Which shark do you think is better? Make sure you comment a reason why you think that. Which ever shark gets the most votes is the shark I'm choosing for my tank.


----------



## jaybourne074

I had a red tail shark for many years in my tank. Make sure no small fish in the tank if selected.


----------



## Brian757

Red Tail Black Sharks are very territorial. You would have to make some caves and hideouts for it to call it's own. I wouldn't add any other bottom dwellers if your thinking of keeping one. It would openly go after a similar looking fish, and others that venture into it's territory. The same can be said for the Rainbow Shark, however it's not as aggressive as the Red Tailed Black Shark.

I would personally go with the Rainbow Shark. It has more red on it. Almost all of its fins if not all are red vs the red tail which obviously only has that red tail. If you plan on holding a semi-aggressive territory, you should be fine with either one. Good luck!!


----------



## navigator black

They are both nasty barbs. 

Rainbows get to 7 inches and lose their colours early. They chase everything and are territorial.

Red tails are a bit smaller (6 inches on average), but will give you trouble for twice the lifespan. They too lose colour with age. 

Neither are sharks or act the least bit sharklike - all they have going for them in that way is their dorsal shape. They beat up smaller tankmates, limit the other species you can keep in their tank and lose their looks long before they lose their lives.


----------



## Brian757

One last thing. NEVER keep either one with a larger or smaller fish of same species. The larger will attack the smaller until it dies, or jumps out of your tank. And dont mix Rainbow, Red-Tailed, Bala, or Black sharks together. They will attack one another. Adding tank ornaments might suppress these incidents. Also, each fish has its own personality. But a commonality is that they are aggressive.


----------



## jbrown5217

I prefer the way red tails look, but like everyone has said it is an aggressive species of barb.


----------



## coralbandit

sorry not to choose one of your two choices as ; both will have some aggresion issues,and will lose color(name implies color is best part of fish) as they age.I love "roseline sharks" ; denison barb.Most "shark" type fish are barbs; most barbs have aggression issues.The denison barb is peaceful(fry survive in my DT),nibbles on algae and (best of all) get more beautiful with age.They are not aggressive towards each other as I have 3 different sizes(ranging from 6" to 1 1/2").They school wonderfully and in short time have become one of my favorites(right up there with discus).Possibly these are not available in your area(although they seem to be showing up at petsmarts) or you didn't notice them as they are not as colorful during their youth.Thought I'd shout out another choice that seemed in line with your options.Strongly consider any choice of a fish that may become aggressive , especially if your looking for "community tank".No community needs a bully.


----------



## graybot

I love my red tail. He is definitely aggressive, but he does well in my 65g with 2 angelfish pairs, Bolivian rams and a few apistogrammas. If keeping with any bottom dwellers it is vital to heavily plant the tank an provide multiple caves with clear borders and boundaries breaking line of sight between sides of the tank. They will chase just about anything smaller than them, but they seem to give up once they lose sight of what they're chasing. 

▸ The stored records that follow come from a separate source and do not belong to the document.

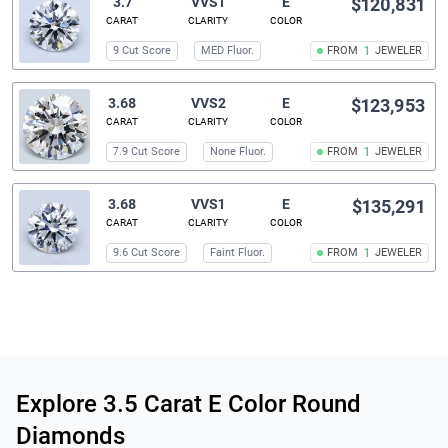
3.7
VVS1
E
$120,831
CARAT
CLARITY
COLOR
9 Cut Score
MED Fluor.
FROM
1
JEWELER
3.68
VVS2
E
$123,953
CARAT
CLARITY
COLOR
7.9 Cut Score
None Fluor.
FROM
1
JEWELER
3.68
VVS1
E
$135,291
CARAT
CLARITY
COLOR
9.6 Cut Score
Faint Fluor.
FROM
1
JEWELER
Related links
Explore 3.5 Carat E Color Round
Diamonds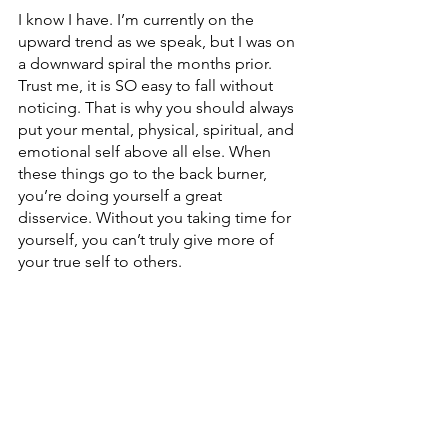
I know I have. I’m currently on the 
upward trend as we speak, but I was on 
a downward spiral the months prior. 
Trust me, it is SO easy to fall without 
noticing. That is why you should always 
put your mental, physical, spiritual, and 
emotional self above all else. When 
these things go to the back burner, 
you’re doing yourself a great 
disservice. Without you taking time for 
yourself, you can’t truly give more of 
your true self to others.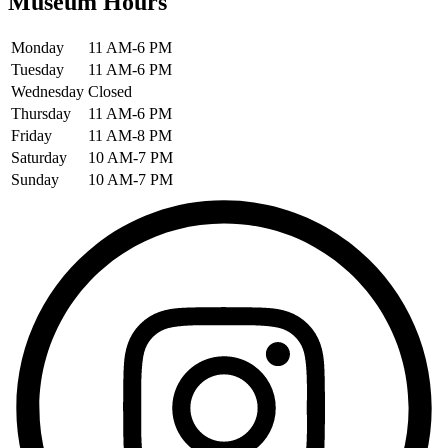
Museum Hours
Monday
11 AM-6 PM
Tuesday
11 AM-6 PM
Wednesday
Closed
Thursday
11 AM-6 PM
Friday
11 AM-8 PM
Saturday
10 AM-7 PM
Sunday
10 AM-7 PM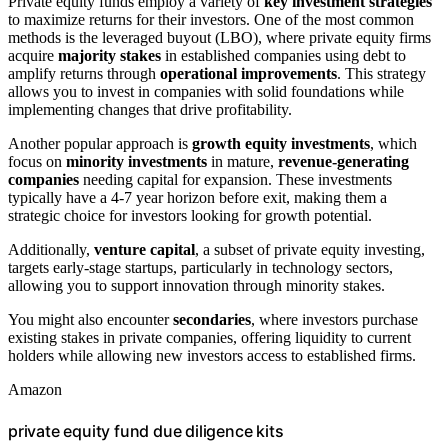
Private equity funds employ a variety of
key investment strategies
to maximize returns for their investors. One of the most common
methods is the leveraged buyout (LBO), where private equity firms
acquire
majority stakes
in established companies using debt to
amplify returns through
operational improvements
. This strategy
allows you to invest in companies with solid foundations while
implementing changes that drive profitability.
Another popular approach is
growth equity investments
, which
focus on
minority investments
in mature,
revenue-generating
companies
needing capital for expansion. These investments
typically have a 4-7 year horizon before exit, making them a
strategic choice for investors looking for growth potential.
Additionally,
venture capital
, a subset of private equity investing,
targets early-stage startups, particularly in technology sectors,
allowing you to support innovation through minority stakes.
You might also encounter
secondaries
, where investors purchase
existing stakes in private companies, offering liquidity to current
holders while allowing new investors access to established firms.
Amazon
private equity fund due diligence kits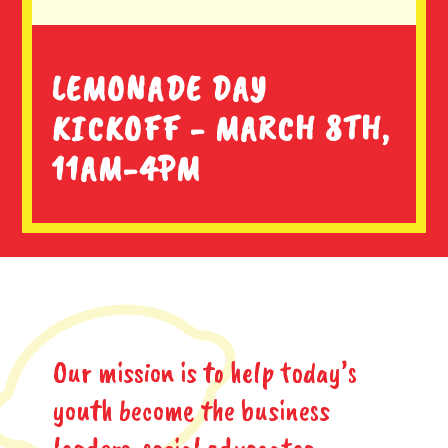
LEMONADE DAY
KICKOFF - MARCH 8TH,
11AM-4PM
Our mission is to help today’s
youth become the business
leaders, social advocates,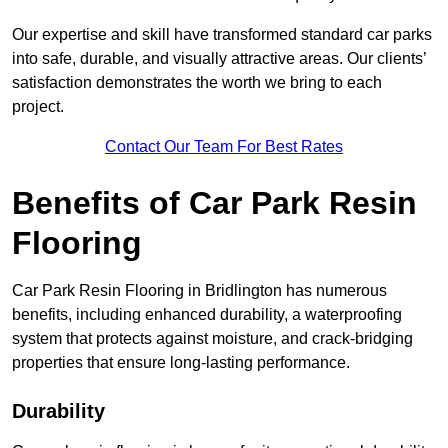
Our expertise and skill have transformed standard car parks
into safe, durable, and visually attractive areas. Our clients’
satisfaction demonstrates the worth we bring to each
project.
Contact Our Team For Best Rates
Benefits of Car Park Resin
Flooring
Car Park Resin Flooring in Bridlington has numerous
benefits, including enhanced durability, a waterproofing
system that protects against moisture, and crack-bridging
properties that ensure long-lasting performance.
Durability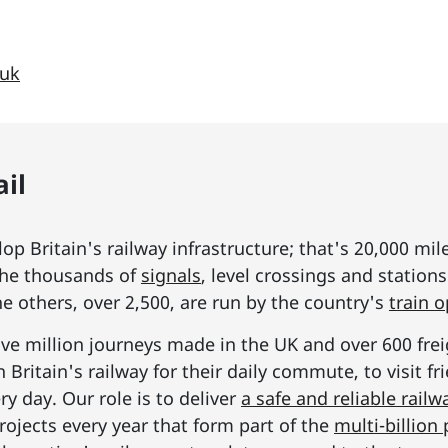
.uk
il
p Britain's railway infrastructure; that's 20,000 mil
he thousands of
signals
, level crossings and station
he others, over 2,500, are run by the country's
train 
ive million journeys made in the UK and over 600 frei
Britain's railway for their daily commute, to visit f
y day. Our role is to deliver
a safe and reliable railw
rojects every year that form part of the
multi-billio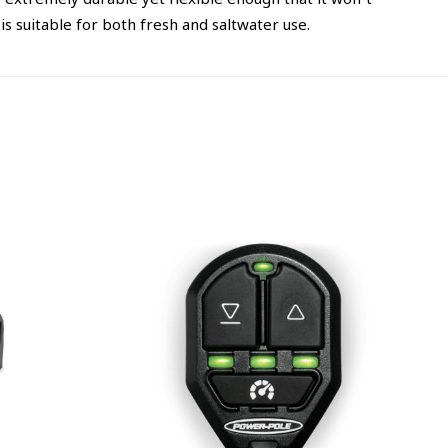
extremely durable yet flexible enough that it won’t
s suitable for both fresh and saltwater use.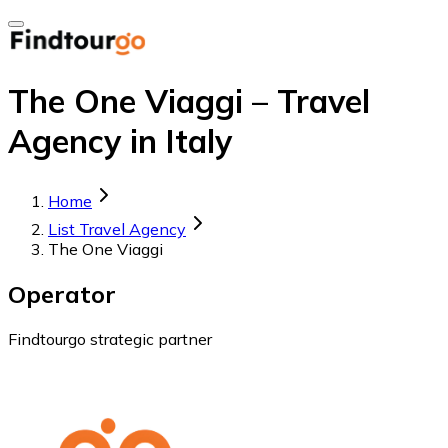
The One Viaggi – Travel
Agency in Italy
Home
List Travel Agency
The One Viaggi
Operator
Findtourgo strategic partner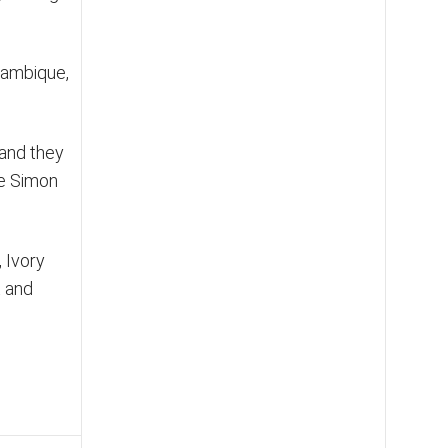
ozambique,
 and they
ve Simon
, Ivory
t and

Very attractive fish.. I love the rich black color and stockiness of their bodies. The rainbow shark isn't as vibrant and tends to be skinnier. Not as interesting to me.


----------



## jshiloh13

I prefer the rainbow shark because they're supposed to be less aggressive. I keep mine with 3 cory cats and 4 kullie loaches in a 55 gallon tank and dont have a problem, other than him chasing the corys out of his cave. Then again he is not Full grown yet, so I really dont know what they are like as adults. But he is my favorite fish in my tank.


----------